Hayatımızda ki en önemli kazanımımızdır güven, önce kendimize güvenmek ve akabin de sevdiklerimize, çevremizdekilere, değer verdiklerimize. Güvenme duygusunu benliğimizden çıkarıpta yaşama devam çabası ne kadar sıradan değil mi ? Güvendiklerimizin bizi yanıltması ise ne büyük açık, hayal kırıklığı. Söylediklerimizi yapmak ve yaptıklarımızı kişiliğimize kural olarak, doğrularımız olarak almak. Güven kavramı sadece kişisel değil, toplulukların da uygulamaların da ki keskinliktir.
..
İngiltere'de yargıçların aylıkları yoktur.
Peki, neden aylık almazlar?
Aylık yerine gereksinimleri oldukça kullandıkları kredisi sınırsız çek defterleri vardır.
İngiliz devleti yargıçlarına o kadar güvenir.
Bir gün yargıcın biri bir bankaya gidip 1.000.000 poundluk bir çek bozdurmak istediğini söylemiş.
Tabii ortalık birbirine girmiş.
Banka yöneticileri en üst makamdan onay almadan bu kadar parayı veremeyeceklerini söyleyip hemen İçişleri Bakanlığına, Adalet Bakanlığına ve Başbakanlığa telefon etmişler.
Ancak aradıkları her yerden gelen cevap aynıymış: Ödeyin!
Gel gelelim bankada o kadar nakit yokmuş.
Banka yetkilileri bu kadar nakit paranın ellerinde olmadığı için ödeyemeyeceklerini ve yargıcın ertesi gün gelmesini rica etmişler.
Ertesi gün para bir bavul içinde hazırlanmış ve yargıca teslim edilmiş.
Aradan bir gün daha geçmiş. Yargıç, tekrar bankaya gelmiş. Parayı bankaya geri vermek istiyormuş.
Banka yönetimi şaşırıp kalmış. Hemen Adalet Bakanlığını aramışlar. Derhal bakanlık müfettişleri devreye girmiş ve yargıcı arayarak bu hareketinin sebebini sormuşlar.

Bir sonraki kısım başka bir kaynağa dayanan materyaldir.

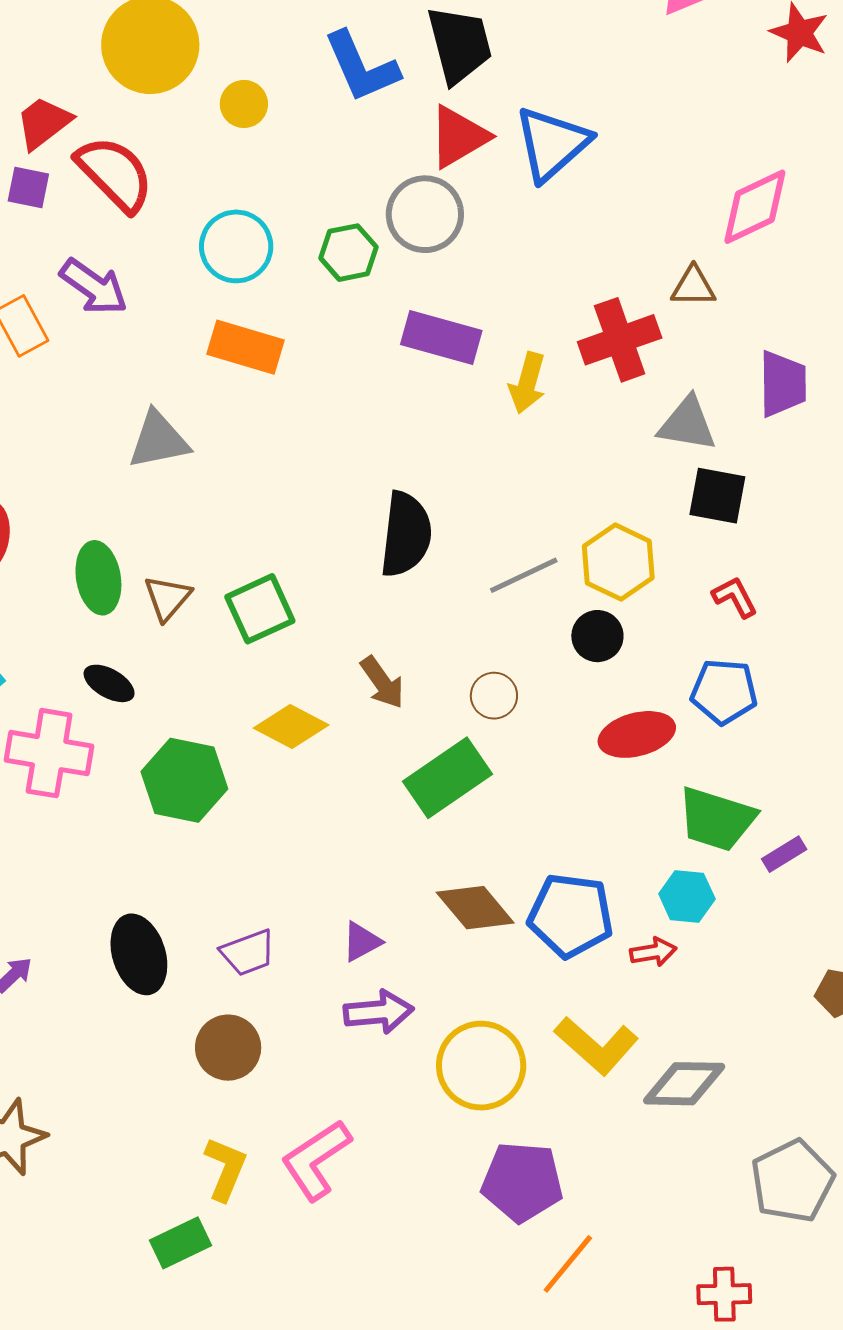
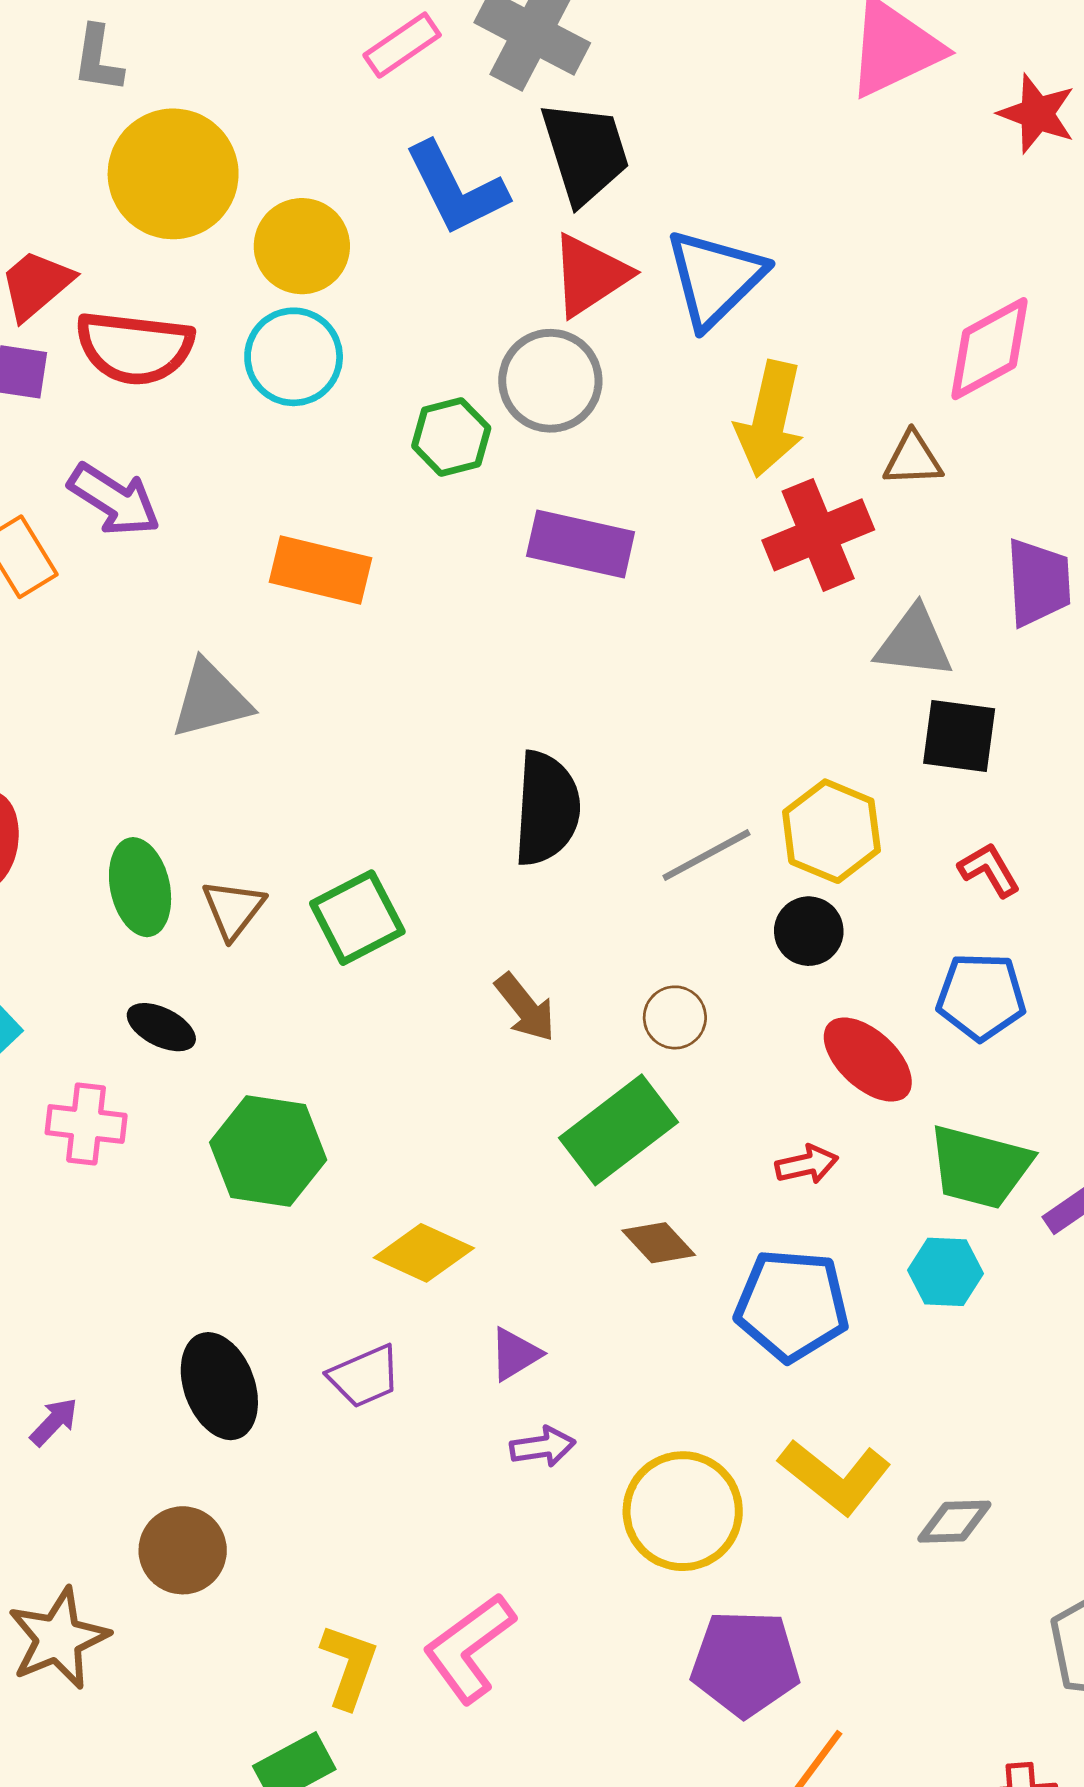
yellow circle: (244, 104) -> (302, 246), size x1.5
red semicircle: (115, 174) -> (135, 348), turned 144
cyan circle: (236, 246) -> (294, 357), moved
yellow arrow: (527, 383) -> (770, 419), moved, size x1.4
yellow diamond: (291, 727) -> (424, 1253), moved
red ellipse: (637, 734) -> (868, 1060), turned 60
pink cross: (49, 753) -> (86, 1124), size x0.7
brown diamond: (475, 908) -> (659, 1243), moved, size x0.7
red arrow: (653, 952) -> (807, 1164), moved
purple arrow: (379, 1012) -> (543, 1447), size x0.7
brown circle: (228, 1048) -> (183, 1550), moved
gray diamond: (684, 1084) -> (954, 1522), size x0.7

Yargıç, benim parayla marayla işim yok. Sadece İngiltere'de "Kraliçe Hükümetinin" bize gerçekten bu kadar güvenip güvenmediğini merak ettim, demiş.
Raporlar hazırlanmış ve bakanlığa iletilmiş. Aynı gün yargıç görevinden alınmış
Adalet Bakanlığı yargıca gönderdiği yazıda gerekçeyi şöyle açıklamış: ''Kraliçe hükümetinin saygın bir yargıcı, devletine güvenmiyor ve onu sınıyorsa, devleti ona asla güvenmez.''
GÜVEN çok ince bir çizgidir. Onu kalınlaştırarak kırılmasını engelleyen tek şey; iki taraflı yani karşılıklı olmasıdır.
..
Konuşma ve davranışlarımızda, müdahili olduğumuz olaylar ve çevremize sunduklarımızda, irdeleyici olmamız, pek tabidir ki takdir seviyemizle doğru orantılıdır. Paranoyak sınırlarımızın aşırılığa kaçması, ispat için uygulama isteklerimiz bizleri tedirgin halimizle seviye kaybına uğratır. Seviye kaybı, basitleşmek, sıradanlaşmak, herkesleşmektir. Her söz ve kural doğrumudur, uygulanması varmıdır sorularımıza cevabı yine kendi içimizde ki akıl ve yüreğimizin işbirliği içinde çalışması ve kesinliğini algılaması halidir.